Spending loud night, Bombay-style…an afternoon in the Catholic block…a harem of Hijra…Diwali wonders…

Months ago, I was DJing a graduation party for a Gujarati family in the North Hills.  While I was getting some food during a break I was mentioning to  my friend’s daughter that I would have worn my raw silk kurta, but I thought that it might have been a little too “overboard” for the occasion.  ”Come on, Adam,” she said, “We’re Indians.  Everything is overboard.”
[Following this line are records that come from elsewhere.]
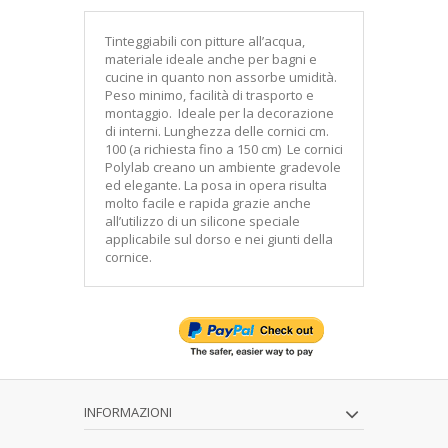
Tinteggiabili con pitture all’acqua,
materiale ideale anche per bagni e
cucine in quanto non assorbe umidità.
Peso minimo, facilità di trasporto e
montaggio. Ideale per la decorazione
di interni. Lunghezza delle cornici cm.
100 (a richiesta fino a 150 cm) Le cornici
Polylab creano un ambiente gradevole
ed elegante. La posa in opera risulta
molto facile e rapida grazie anche
all’utilizzo di un silicone speciale
applicabile sul dorso e nei giunti della
cornice.
INFORMAZIONI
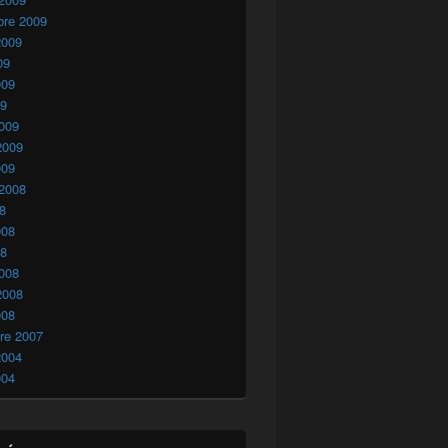
bre 2009
2009
09
009
09
009
2009
009
 2008
08
008
08
008
2008
008
re 2007
2004
004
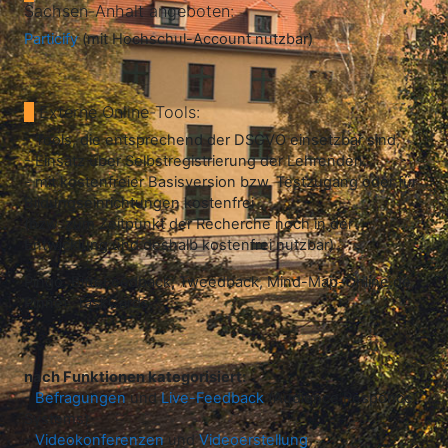
Sachsen-Anhalt angeboten:
Particify
(mit Hochschul-Account nutzbar)
Externe Online-Tools:
- Tools, die entsprechend der DSGVO einsetzbar sind,
- Einsatz über Selbstregistrierung der Lehrenden,
- mit kostenfreier Basisversion bzw. Testzugang oder für
Bildungseinrichtungen kostenfrei
(bzw. zum Zeitpunkt der Recherche noch in der
Entwicklung und deshalb kostenfrei nutzbar)
Pingo, BitteFeedback, Tweedback, Mind-Map-Online.de,
Pinnet, TaskCards...
nach Funktionen kategorisiert:
-
Befragungen
und
Live-Feedback
(Audience Responce
Systems)
-
Videokonferenzen
und
Videoerstellung
,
 A TR-909 kick-drum pulse blasting for two hours straight at 140 bpm at a sound pressure level of some 100 dB, is indeed, “overboard.”  So it was at the packed, exclusive (evidently) Bombay club Poison that I was nearly struck stone deaf by this juggernaut soundsystem.  It was like listening to Bollywood remixes and deep house as engineered by SUNN 0))) .  Out on the dance floor with my new friends, you really didn’t have a choice but to move - the concussion of the bass resounded in the solar plexus and pummeled your eardrums.  It was kind of astonishing: I have seen Khanate twice and it was not even close the sustained volume of Poison’s system.  I eventually stuck napkins in to blot it out, and my friend J. and I retreated to an area off the floor to attempt to talk over the din (not successful). The place was totally unreal, though - I had clubbed moderately in Pittsburgh before, at Metropol and the Firehouse Lounge mainly - Poison was a quantum leap beyond either of these places, though, with a full-on laser light display and no fewer than three DJs mixing back and forth from the booth all night.  Considerably less smoky than any Pittsburgh club, it was.  I’m not really big on the club scene - if you know me you might be a little surprised by this report on my evening in the chic lane.  But if there is the promise of dancing to the latest filmi sangeet (”Dard-e-Disco” from the new Om Shanti Om was an early banger) fresh from the source, you can bet I would at least devote one evening to tearin’ it up.  Especially if accompanied by such wonderful new friends as it was. 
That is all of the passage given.